▸ Task instructions: Which lines below include "their"? Copy them all.

::: Data records :::

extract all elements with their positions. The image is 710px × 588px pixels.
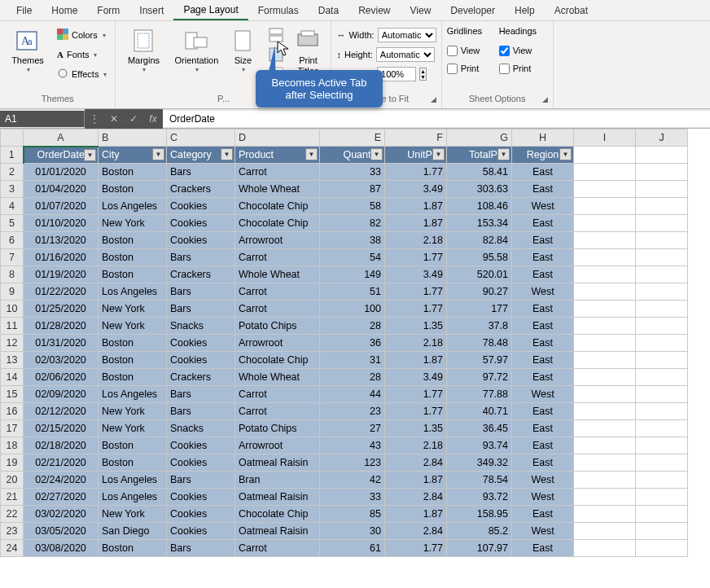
menu-tab-insert[interactable]: Insert bbox=[129, 2, 173, 20]
filter-button-orderdate[interactable]: ▼ bbox=[84, 149, 96, 161]
cell[interactable] bbox=[574, 232, 636, 249]
cell[interactable]: West bbox=[512, 283, 574, 301]
cell[interactable]: 149 bbox=[320, 266, 385, 283]
cell[interactable]: 61 bbox=[320, 540, 385, 557]
cell[interactable] bbox=[574, 540, 636, 557]
cell[interactable]: 02/06/2020 bbox=[24, 369, 99, 386]
gridlines-view-checkbox[interactable]: View bbox=[447, 42, 496, 59]
formula-input[interactable]: OrderDate bbox=[163, 111, 710, 127]
cell[interactable]: 1.87 bbox=[385, 506, 447, 523]
cell[interactable]: Cookies bbox=[167, 454, 235, 472]
table-header-orderdate[interactable]: OrderDate▼ bbox=[24, 147, 99, 164]
cell[interactable]: 1.77 bbox=[385, 283, 447, 301]
cell[interactable]: 90.27 bbox=[447, 283, 512, 301]
cell[interactable]: New York bbox=[99, 215, 167, 232]
cell[interactable]: 51 bbox=[320, 283, 385, 301]
sheet-options-launcher[interactable]: ◢ bbox=[540, 95, 551, 107]
themes-button[interactable]: Aa Themes▾ bbox=[5, 26, 50, 75]
cell[interactable] bbox=[574, 164, 636, 181]
cell[interactable]: Boston bbox=[99, 266, 167, 283]
cell[interactable]: East bbox=[512, 249, 574, 266]
cell[interactable]: 36 bbox=[320, 335, 385, 352]
filter-button-totalprice[interactable]: ▼ bbox=[497, 148, 510, 160]
column-header-F[interactable]: F bbox=[385, 129, 447, 147]
cell[interactable] bbox=[636, 472, 688, 489]
column-header-G[interactable]: G bbox=[447, 129, 512, 147]
cell[interactable]: 2.18 bbox=[385, 335, 447, 352]
cell[interactable]: East bbox=[512, 540, 574, 557]
cell[interactable]: Carrot bbox=[235, 540, 320, 557]
cell[interactable] bbox=[636, 181, 688, 198]
cell[interactable]: 01/10/2020 bbox=[24, 215, 99, 232]
cell[interactable]: Oatmeal Raisin bbox=[235, 489, 320, 506]
cell[interactable]: 97.72 bbox=[447, 369, 512, 386]
cell[interactable]: 177 bbox=[447, 301, 512, 318]
column-header-J[interactable]: J bbox=[636, 129, 688, 147]
row-header[interactable]: 4 bbox=[1, 198, 24, 215]
cell[interactable]: Bars bbox=[167, 164, 235, 181]
cell[interactable]: East bbox=[512, 164, 574, 181]
row-header[interactable]: 19 bbox=[1, 454, 24, 472]
orientation-button[interactable]: Orientation▾ bbox=[169, 26, 223, 75]
cell[interactable]: 03/08/2020 bbox=[24, 540, 99, 557]
filter-button-city[interactable]: ▼ bbox=[152, 148, 164, 160]
cell[interactable]: 85.2 bbox=[447, 523, 512, 540]
cell[interactable]: Los Angeles bbox=[99, 472, 167, 489]
cell[interactable]: 93.74 bbox=[447, 437, 512, 454]
cell[interactable]: Boston bbox=[99, 335, 167, 352]
cell[interactable]: Cookies bbox=[167, 335, 235, 352]
menu-tab-page-layout[interactable]: Page Layout bbox=[173, 1, 248, 20]
headings-print-checkbox[interactable]: Print bbox=[499, 60, 548, 77]
cell[interactable]: Whole Wheat bbox=[235, 266, 320, 283]
cell[interactable]: 02/09/2020 bbox=[24, 386, 99, 403]
cell[interactable]: 82 bbox=[320, 215, 385, 232]
cell[interactable]: Potato Chips bbox=[235, 318, 320, 335]
cell[interactable]: Arrowroot bbox=[235, 232, 320, 249]
cell[interactable]: 31 bbox=[320, 352, 385, 369]
cell[interactable] bbox=[574, 523, 636, 540]
cell[interactable]: 23 bbox=[320, 403, 385, 420]
cell[interactable]: Boston bbox=[99, 164, 167, 181]
cell[interactable] bbox=[636, 215, 688, 232]
row-header[interactable]: 22 bbox=[1, 506, 24, 523]
cell[interactable]: West bbox=[512, 523, 574, 540]
cell[interactable]: 1.77 bbox=[385, 403, 447, 420]
menu-tab-review[interactable]: Review bbox=[348, 2, 400, 20]
table-header-totalprice[interactable]: TotalPric▼ bbox=[447, 147, 512, 164]
cell[interactable]: West bbox=[512, 472, 574, 489]
cell[interactable]: Chocolate Chip bbox=[235, 352, 320, 369]
column-header-A[interactable]: A bbox=[24, 129, 99, 147]
cell[interactable]: 36.45 bbox=[447, 420, 512, 437]
cell[interactable]: East bbox=[512, 420, 574, 437]
cell[interactable]: East bbox=[512, 266, 574, 283]
row-header[interactable]: 1 bbox=[1, 147, 24, 164]
filter-button-category[interactable]: ▼ bbox=[221, 148, 233, 160]
row-header[interactable]: 20 bbox=[1, 472, 24, 489]
scale-input[interactable] bbox=[377, 67, 416, 81]
cell[interactable] bbox=[636, 506, 688, 523]
cell[interactable] bbox=[574, 249, 636, 266]
menu-tab-data[interactable]: Data bbox=[309, 2, 348, 20]
column-header-H[interactable]: H bbox=[512, 129, 574, 147]
cell[interactable]: 3.49 bbox=[385, 266, 447, 283]
cell[interactable]: 01/25/2020 bbox=[24, 301, 99, 318]
cell[interactable]: 43 bbox=[320, 437, 385, 454]
cell[interactable] bbox=[636, 232, 688, 249]
cell[interactable]: Arrowroot bbox=[235, 437, 320, 454]
cell[interactable]: 58 bbox=[320, 198, 385, 215]
table-header-quantity[interactable]: Quantity▼ bbox=[320, 147, 385, 164]
cell[interactable]: 38 bbox=[320, 232, 385, 249]
cell[interactable]: Whole Wheat bbox=[235, 369, 320, 386]
row-header[interactable]: 12 bbox=[1, 335, 24, 352]
select-all-corner[interactable] bbox=[1, 129, 24, 147]
cell[interactable] bbox=[636, 249, 688, 266]
name-box[interactable]: A1 bbox=[0, 111, 85, 127]
colors-button[interactable]: Colors▾ bbox=[54, 26, 110, 44]
cell[interactable]: Carrot bbox=[235, 283, 320, 301]
cell[interactable]: Boston bbox=[99, 232, 167, 249]
cell[interactable] bbox=[636, 454, 688, 472]
scale-up-button[interactable]: ▲ bbox=[420, 68, 426, 74]
cell[interactable]: Crackers bbox=[167, 369, 235, 386]
cell[interactable]: 02/24/2020 bbox=[24, 472, 99, 489]
filter-button-unitprice[interactable]: ▼ bbox=[432, 148, 445, 160]
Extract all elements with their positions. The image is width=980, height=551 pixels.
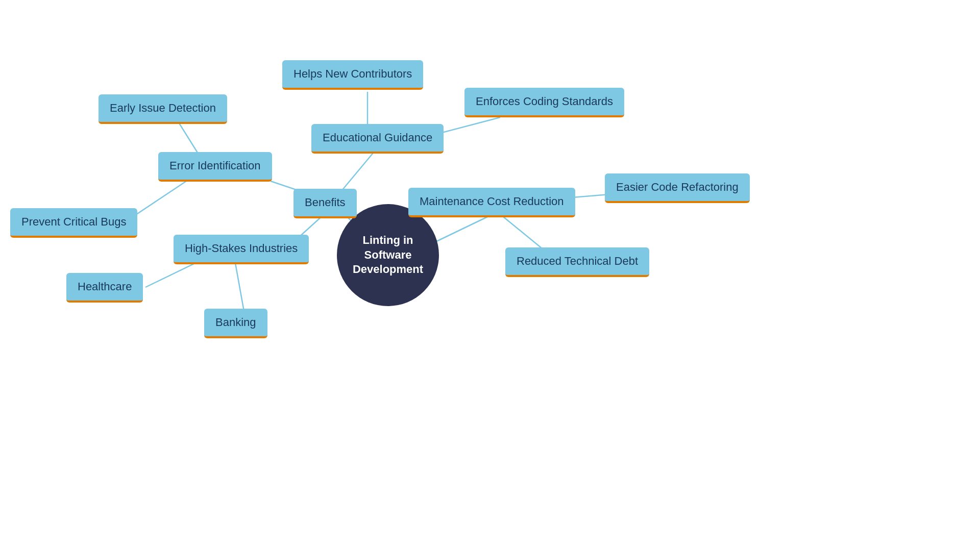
error-id-label: Error Identification [158, 152, 272, 182]
banking-label: Banking [204, 309, 267, 338]
benefits-node: Benefits [293, 189, 357, 218]
early-issue-label: Early Issue Detection [99, 94, 227, 124]
center-node: Linting in Software Development [337, 204, 439, 306]
healthcare-label: Healthcare [66, 273, 143, 303]
enforces-label: Enforces Coding Standards [464, 88, 624, 117]
edu-guidance-label: Educational Guidance [311, 124, 444, 154]
prevent-bugs-label: Prevent Critical Bugs [10, 208, 137, 238]
helps-new-label: Helps New Contributors [282, 60, 423, 90]
error-id-node: Error Identification [158, 152, 272, 182]
reduced-debt-label: Reduced Technical Debt [505, 247, 649, 277]
center-label: Linting in Software Development [337, 204, 439, 306]
benefits-label: Benefits [293, 189, 357, 218]
high-stakes-node: High-Stakes Industries [174, 235, 309, 264]
healthcare-node: Healthcare [66, 273, 143, 303]
prevent-bugs-node: Prevent Critical Bugs [10, 208, 137, 238]
early-issue-node: Early Issue Detection [99, 94, 227, 124]
maintenance-node: Maintenance Cost Reduction [408, 188, 575, 217]
edu-guidance-node: Educational Guidance [311, 124, 444, 154]
banking-node: Banking [204, 309, 267, 338]
high-stakes-label: High-Stakes Industries [174, 235, 309, 264]
easier-refactor-node: Easier Code Refactoring [605, 173, 750, 203]
reduced-debt-node: Reduced Technical Debt [505, 247, 649, 277]
maintenance-label: Maintenance Cost Reduction [408, 188, 575, 217]
svg-line-12 [235, 260, 244, 311]
enforces-node: Enforces Coding Standards [464, 88, 624, 117]
helps-new-node: Helps New Contributors [282, 60, 423, 90]
easier-refactor-label: Easier Code Refactoring [605, 173, 750, 203]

:::

▸ Solution for this exercise:
extract all elements with their positions. The image is 710px × 588px pixels.
Extract all elements with their positions. The image is width=980, height=551 pixels.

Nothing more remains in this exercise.